**Problem to work on**
Everything from the line with "katoličku vjeru i" down to the line with "Micro-profilare vs suprafață" below must be printed exactly, those two lines included. Exclude pictures.

**Source information**
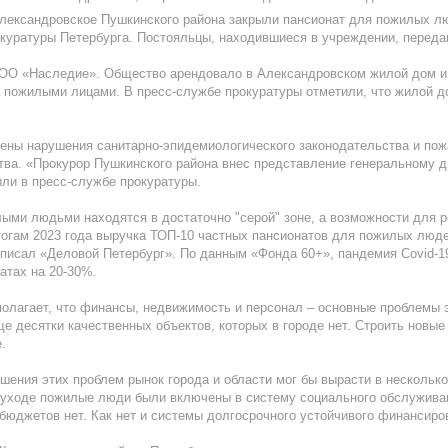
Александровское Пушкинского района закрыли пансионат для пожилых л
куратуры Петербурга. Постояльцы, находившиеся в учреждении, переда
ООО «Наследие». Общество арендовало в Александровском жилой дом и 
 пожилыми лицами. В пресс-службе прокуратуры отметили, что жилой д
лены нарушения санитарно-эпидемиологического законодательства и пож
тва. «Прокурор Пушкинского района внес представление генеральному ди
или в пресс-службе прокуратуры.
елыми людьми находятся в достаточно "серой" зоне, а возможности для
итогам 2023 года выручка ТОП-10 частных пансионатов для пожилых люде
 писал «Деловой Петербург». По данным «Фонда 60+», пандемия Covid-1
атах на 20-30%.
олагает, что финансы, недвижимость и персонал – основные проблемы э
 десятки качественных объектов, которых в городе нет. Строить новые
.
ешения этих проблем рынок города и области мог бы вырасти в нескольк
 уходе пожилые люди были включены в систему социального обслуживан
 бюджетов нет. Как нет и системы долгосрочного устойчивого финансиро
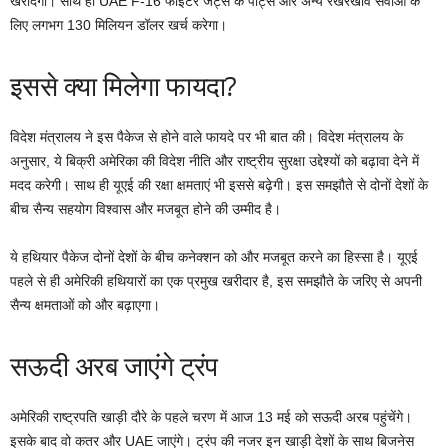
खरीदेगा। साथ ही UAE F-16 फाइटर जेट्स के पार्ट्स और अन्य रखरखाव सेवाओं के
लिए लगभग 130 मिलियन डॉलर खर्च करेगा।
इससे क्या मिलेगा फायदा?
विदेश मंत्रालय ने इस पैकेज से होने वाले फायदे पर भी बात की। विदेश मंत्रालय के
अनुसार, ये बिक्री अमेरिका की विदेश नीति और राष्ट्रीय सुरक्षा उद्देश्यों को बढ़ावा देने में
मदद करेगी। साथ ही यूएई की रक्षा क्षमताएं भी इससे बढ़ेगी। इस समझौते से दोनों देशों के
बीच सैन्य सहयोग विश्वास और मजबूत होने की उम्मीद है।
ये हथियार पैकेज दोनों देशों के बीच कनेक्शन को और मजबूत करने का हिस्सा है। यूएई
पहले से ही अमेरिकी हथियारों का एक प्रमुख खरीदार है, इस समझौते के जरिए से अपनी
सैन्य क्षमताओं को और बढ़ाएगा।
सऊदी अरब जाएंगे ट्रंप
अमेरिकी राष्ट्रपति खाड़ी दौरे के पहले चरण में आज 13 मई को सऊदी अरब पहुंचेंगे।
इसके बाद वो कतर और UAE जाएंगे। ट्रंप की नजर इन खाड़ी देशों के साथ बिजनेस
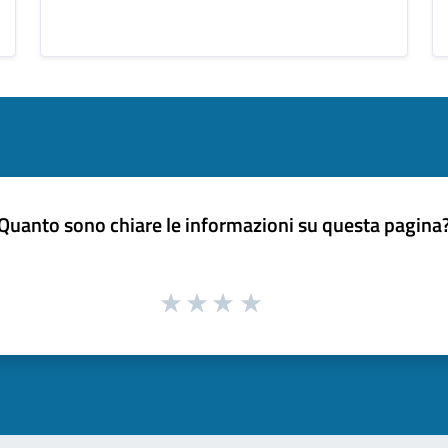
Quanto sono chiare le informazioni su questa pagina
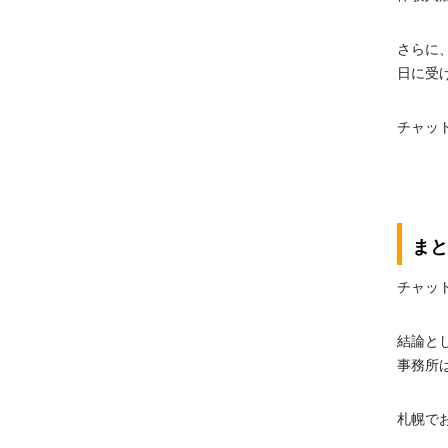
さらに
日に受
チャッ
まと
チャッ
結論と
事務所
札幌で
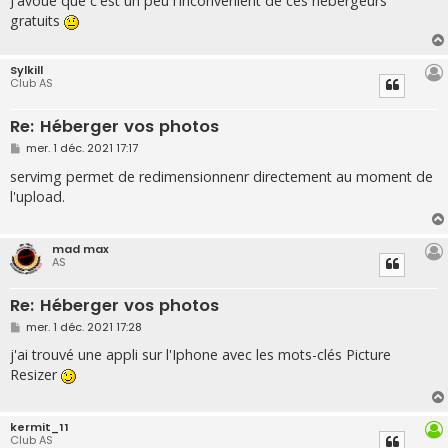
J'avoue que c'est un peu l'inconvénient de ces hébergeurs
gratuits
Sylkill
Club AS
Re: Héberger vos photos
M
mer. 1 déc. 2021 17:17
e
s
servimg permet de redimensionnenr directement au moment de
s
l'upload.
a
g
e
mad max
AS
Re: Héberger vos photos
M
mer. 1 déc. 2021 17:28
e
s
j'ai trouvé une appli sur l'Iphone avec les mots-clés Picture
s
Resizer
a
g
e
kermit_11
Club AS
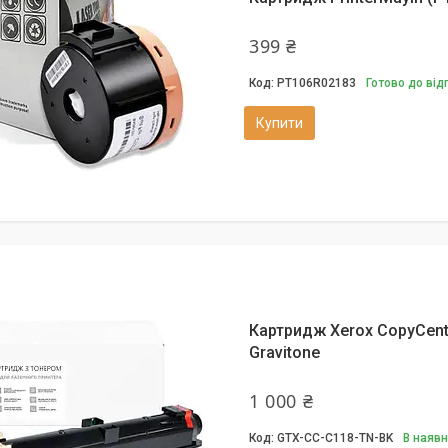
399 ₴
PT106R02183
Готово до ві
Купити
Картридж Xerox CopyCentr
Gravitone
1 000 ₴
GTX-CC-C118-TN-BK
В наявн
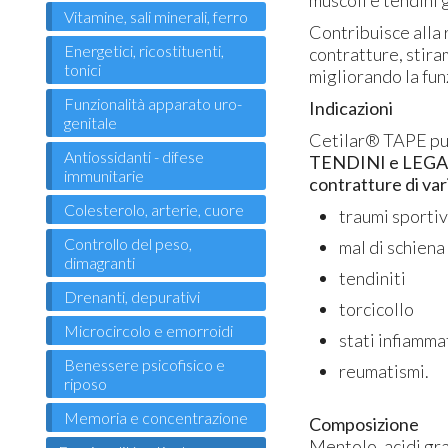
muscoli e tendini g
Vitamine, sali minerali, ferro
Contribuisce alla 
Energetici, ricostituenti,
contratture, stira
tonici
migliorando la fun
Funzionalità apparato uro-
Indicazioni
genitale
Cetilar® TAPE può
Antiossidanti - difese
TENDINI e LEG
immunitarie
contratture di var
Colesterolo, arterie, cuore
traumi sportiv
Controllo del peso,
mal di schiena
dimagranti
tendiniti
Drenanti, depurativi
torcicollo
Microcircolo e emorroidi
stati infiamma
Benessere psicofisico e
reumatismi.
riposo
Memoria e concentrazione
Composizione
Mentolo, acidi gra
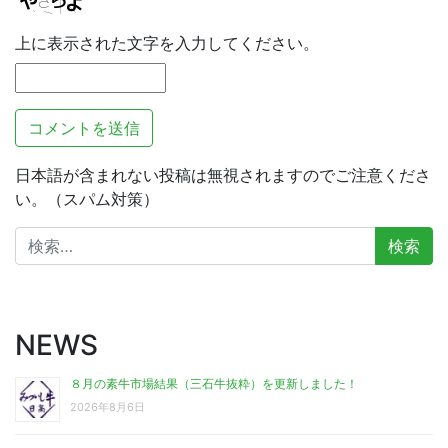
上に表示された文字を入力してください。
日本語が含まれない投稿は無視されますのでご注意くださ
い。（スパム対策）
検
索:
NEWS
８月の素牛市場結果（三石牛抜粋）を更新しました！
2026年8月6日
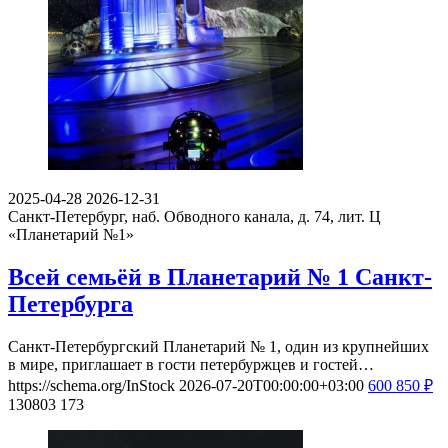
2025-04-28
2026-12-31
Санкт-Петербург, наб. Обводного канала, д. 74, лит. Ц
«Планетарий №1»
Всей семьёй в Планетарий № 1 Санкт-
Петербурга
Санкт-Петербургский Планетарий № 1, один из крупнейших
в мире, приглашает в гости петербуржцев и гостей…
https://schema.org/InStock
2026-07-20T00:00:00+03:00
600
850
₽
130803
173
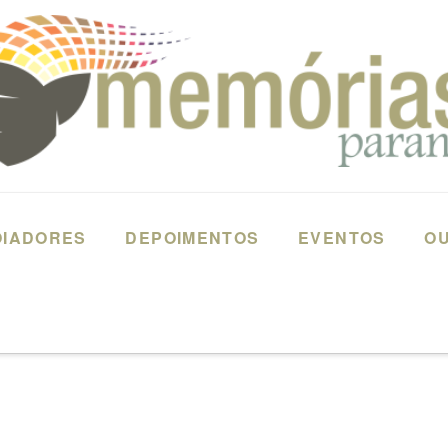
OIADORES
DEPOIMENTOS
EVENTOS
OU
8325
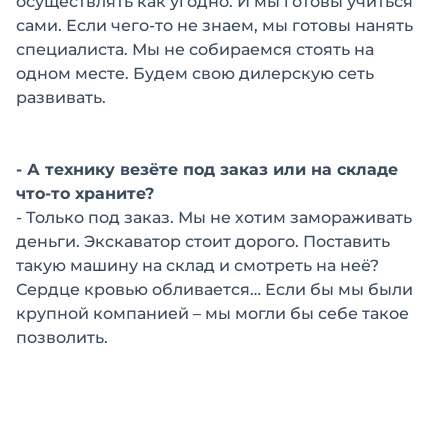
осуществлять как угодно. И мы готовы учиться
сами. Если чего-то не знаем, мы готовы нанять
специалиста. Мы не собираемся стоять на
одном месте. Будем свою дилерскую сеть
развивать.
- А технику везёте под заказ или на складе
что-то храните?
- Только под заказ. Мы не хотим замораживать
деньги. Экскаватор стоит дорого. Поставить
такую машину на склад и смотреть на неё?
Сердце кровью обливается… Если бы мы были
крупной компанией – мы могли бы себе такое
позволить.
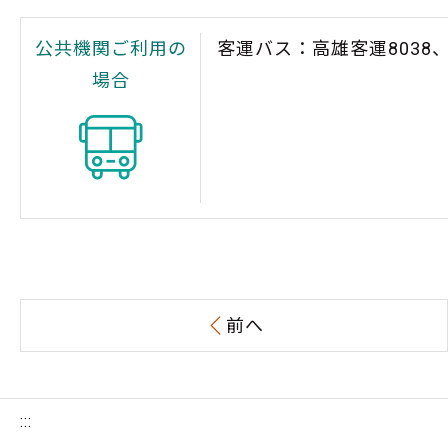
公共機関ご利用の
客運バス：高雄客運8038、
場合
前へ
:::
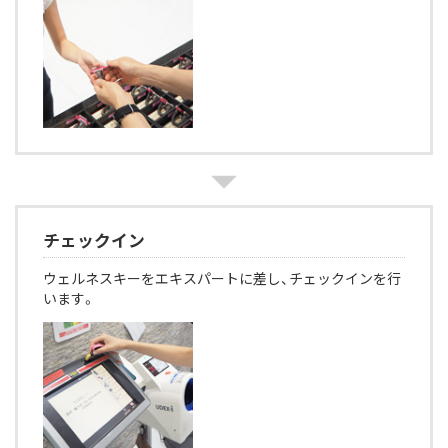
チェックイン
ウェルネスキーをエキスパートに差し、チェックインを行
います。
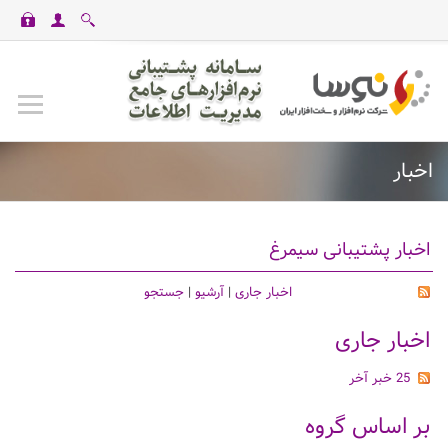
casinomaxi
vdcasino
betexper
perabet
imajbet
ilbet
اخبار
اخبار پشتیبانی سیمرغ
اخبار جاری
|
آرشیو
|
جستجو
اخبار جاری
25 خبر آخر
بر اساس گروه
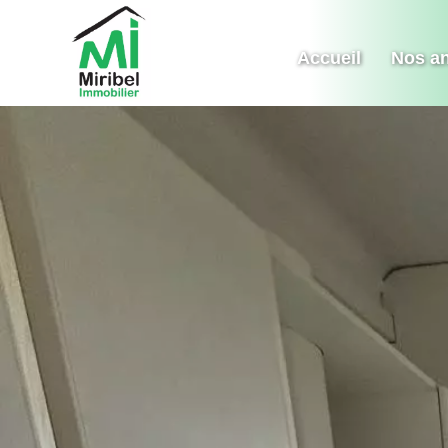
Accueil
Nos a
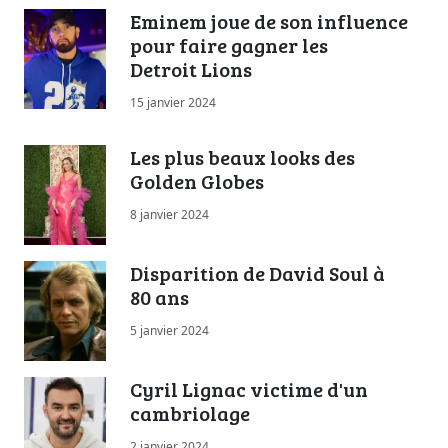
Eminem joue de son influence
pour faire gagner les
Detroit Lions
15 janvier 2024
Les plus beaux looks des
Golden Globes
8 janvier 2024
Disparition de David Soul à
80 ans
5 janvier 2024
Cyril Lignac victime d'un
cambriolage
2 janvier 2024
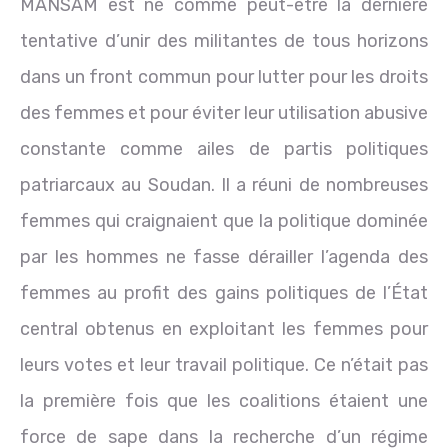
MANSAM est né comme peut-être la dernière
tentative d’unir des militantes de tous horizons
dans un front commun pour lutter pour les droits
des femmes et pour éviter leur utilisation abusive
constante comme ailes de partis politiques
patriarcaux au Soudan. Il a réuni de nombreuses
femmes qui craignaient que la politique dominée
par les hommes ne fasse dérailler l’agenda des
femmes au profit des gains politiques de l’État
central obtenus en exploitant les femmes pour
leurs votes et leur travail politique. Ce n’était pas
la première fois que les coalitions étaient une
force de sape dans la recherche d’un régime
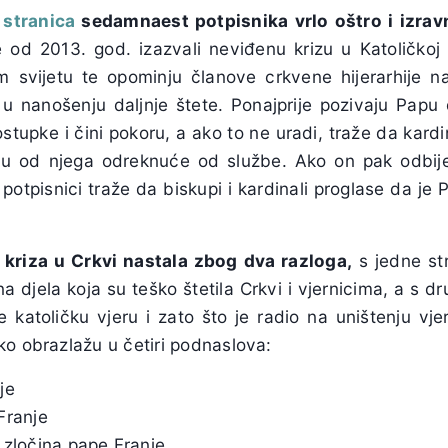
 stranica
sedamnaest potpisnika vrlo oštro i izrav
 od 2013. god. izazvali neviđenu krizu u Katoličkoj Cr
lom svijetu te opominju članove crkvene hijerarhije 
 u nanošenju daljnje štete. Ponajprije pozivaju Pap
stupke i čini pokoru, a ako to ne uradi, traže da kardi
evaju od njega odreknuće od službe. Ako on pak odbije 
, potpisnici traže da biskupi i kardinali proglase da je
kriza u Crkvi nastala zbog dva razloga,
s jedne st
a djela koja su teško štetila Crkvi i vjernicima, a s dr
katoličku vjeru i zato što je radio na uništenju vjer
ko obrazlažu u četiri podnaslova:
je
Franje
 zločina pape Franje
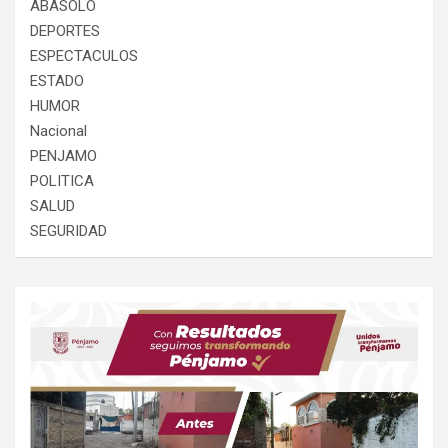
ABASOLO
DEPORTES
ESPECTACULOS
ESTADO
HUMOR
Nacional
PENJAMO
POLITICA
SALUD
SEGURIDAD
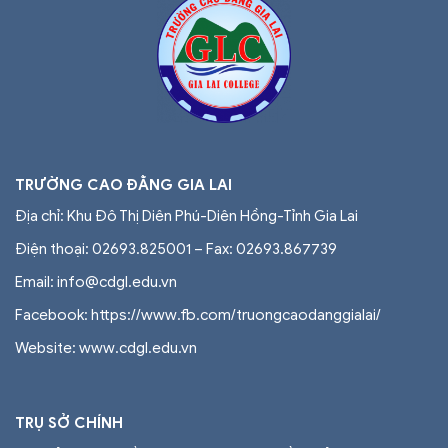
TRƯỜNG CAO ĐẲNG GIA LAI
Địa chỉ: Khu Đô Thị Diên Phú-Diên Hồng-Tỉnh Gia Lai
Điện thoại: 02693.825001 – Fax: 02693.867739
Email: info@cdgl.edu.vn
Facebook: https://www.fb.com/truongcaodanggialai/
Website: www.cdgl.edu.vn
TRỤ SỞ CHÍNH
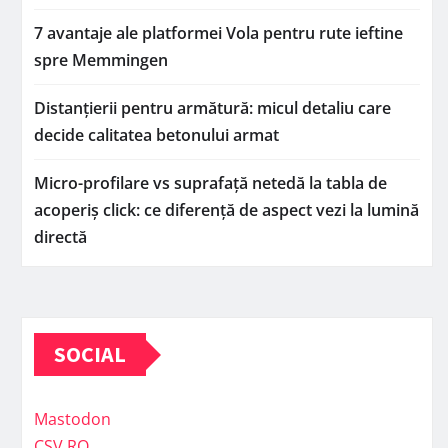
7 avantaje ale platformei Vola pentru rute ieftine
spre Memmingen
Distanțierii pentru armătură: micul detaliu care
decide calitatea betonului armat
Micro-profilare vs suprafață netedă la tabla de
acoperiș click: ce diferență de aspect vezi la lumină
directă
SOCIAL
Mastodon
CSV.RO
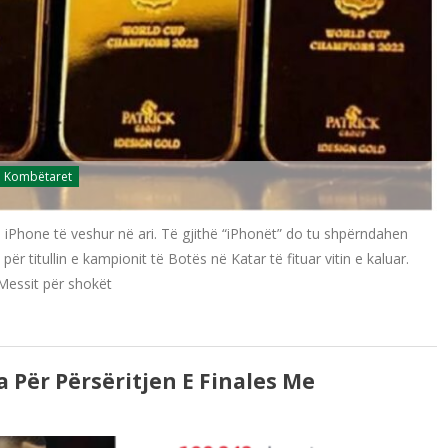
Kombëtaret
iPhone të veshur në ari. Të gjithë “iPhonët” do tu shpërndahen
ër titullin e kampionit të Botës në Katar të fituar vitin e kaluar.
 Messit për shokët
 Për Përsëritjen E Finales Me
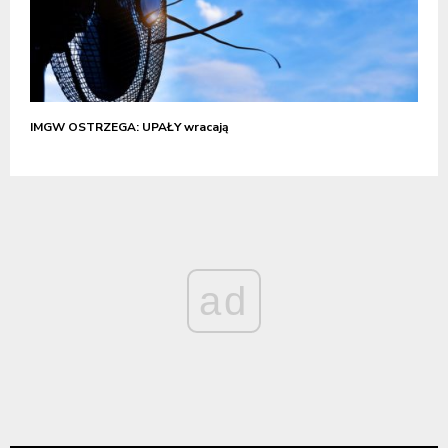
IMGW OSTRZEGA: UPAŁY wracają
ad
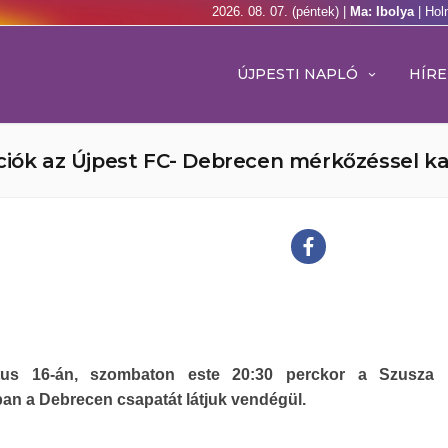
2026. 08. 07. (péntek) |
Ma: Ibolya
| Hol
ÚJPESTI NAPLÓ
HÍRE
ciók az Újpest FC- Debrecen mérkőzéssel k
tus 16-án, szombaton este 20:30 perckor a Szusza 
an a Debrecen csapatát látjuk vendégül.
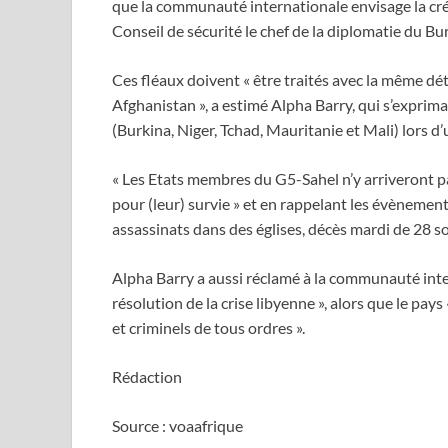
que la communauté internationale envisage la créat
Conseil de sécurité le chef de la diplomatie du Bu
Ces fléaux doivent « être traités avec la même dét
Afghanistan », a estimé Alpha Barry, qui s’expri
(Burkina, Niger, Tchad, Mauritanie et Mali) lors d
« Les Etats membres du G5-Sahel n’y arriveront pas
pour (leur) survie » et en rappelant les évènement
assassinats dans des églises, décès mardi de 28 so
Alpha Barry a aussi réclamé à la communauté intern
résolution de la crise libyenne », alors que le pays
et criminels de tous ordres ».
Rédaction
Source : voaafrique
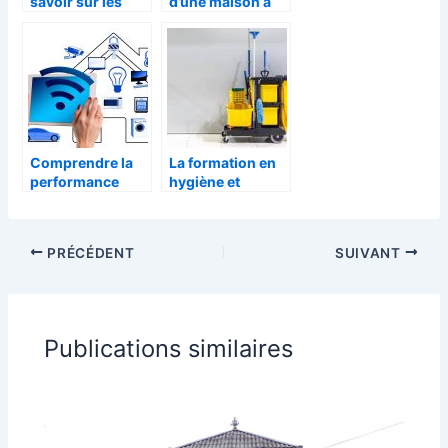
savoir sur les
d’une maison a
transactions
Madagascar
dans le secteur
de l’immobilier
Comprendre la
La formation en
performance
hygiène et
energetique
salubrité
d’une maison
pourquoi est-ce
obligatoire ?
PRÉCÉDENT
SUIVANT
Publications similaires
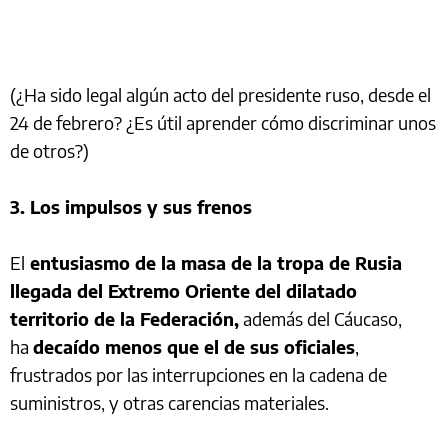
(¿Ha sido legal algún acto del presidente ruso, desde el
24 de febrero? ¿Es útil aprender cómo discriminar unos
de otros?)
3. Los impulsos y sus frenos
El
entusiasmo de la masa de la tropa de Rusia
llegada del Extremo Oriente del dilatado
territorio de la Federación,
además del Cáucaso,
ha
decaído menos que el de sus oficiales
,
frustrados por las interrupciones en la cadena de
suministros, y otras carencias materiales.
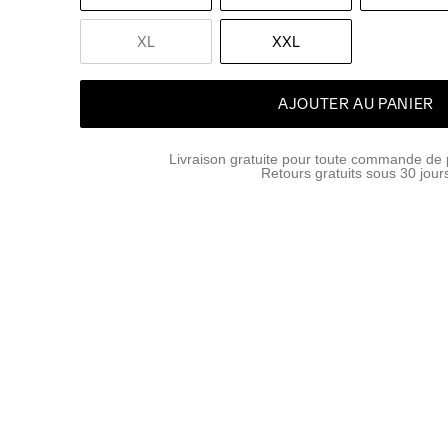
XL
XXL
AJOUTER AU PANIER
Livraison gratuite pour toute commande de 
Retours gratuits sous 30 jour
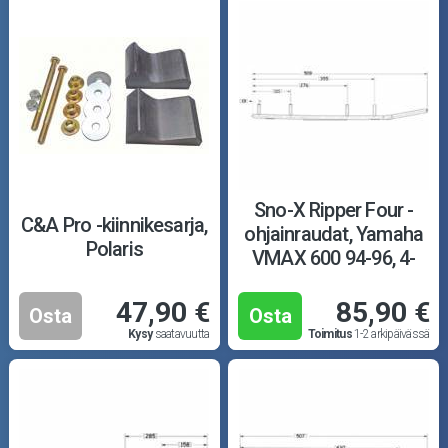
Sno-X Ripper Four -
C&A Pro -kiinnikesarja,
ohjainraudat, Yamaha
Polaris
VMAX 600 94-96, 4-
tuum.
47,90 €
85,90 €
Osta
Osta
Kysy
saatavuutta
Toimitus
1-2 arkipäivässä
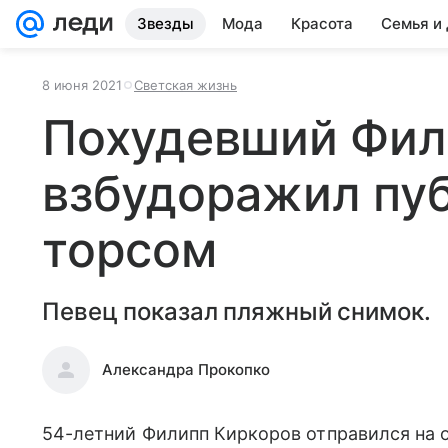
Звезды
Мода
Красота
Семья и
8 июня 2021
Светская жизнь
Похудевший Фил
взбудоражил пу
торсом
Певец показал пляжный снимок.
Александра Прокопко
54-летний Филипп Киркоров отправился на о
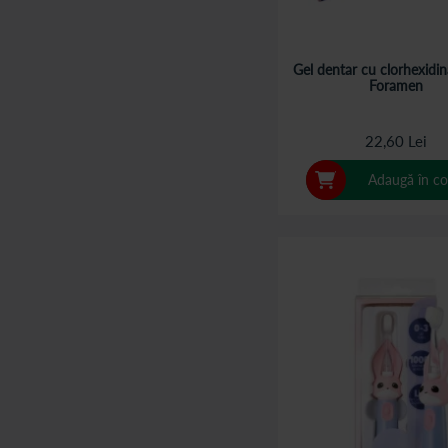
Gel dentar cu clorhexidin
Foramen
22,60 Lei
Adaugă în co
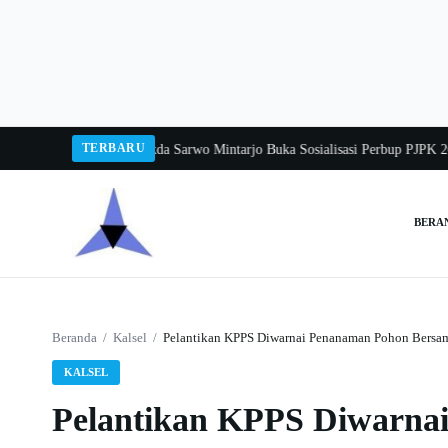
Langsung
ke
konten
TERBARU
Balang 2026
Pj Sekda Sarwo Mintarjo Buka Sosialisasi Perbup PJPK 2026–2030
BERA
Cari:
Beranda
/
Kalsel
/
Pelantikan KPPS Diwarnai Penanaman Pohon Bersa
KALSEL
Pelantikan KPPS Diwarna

**The answer**
katoličku vjeru i zato što je radio na uništenju vjer
ko obrazlažu u četiri podnaslova:
je
Franje
 zločina pape Franje
ABASOLO
DEPORTES
ESPECTACULOS
ESTADO
HUMOR
Nacional
PENJAMO
POLITICA
SALUD
SEGURIDAD
TRƯỜNG CAO ĐẲNG GIA LAI
Địa chỉ: Khu Đô Thị Diên Phú-Diên Hồng-Tỉnh Gia Lai
Điện thoại: 02693.825001 – Fax: 02693.867739
Email: info@cdgl.edu.vn
Facebook: https://www.fb.com/truongcaodanggialai/
Website: www.cdgl.edu.vn
TRỤ SỞ CHÍNH
7 avantaje ale platformei Vola pentru rute ieftine
spre Memmingen
Distanțierii pentru armătură: micul detaliu care
decide calitatea betonului armat
Micro-profilare vs suprafață netedă la tabla de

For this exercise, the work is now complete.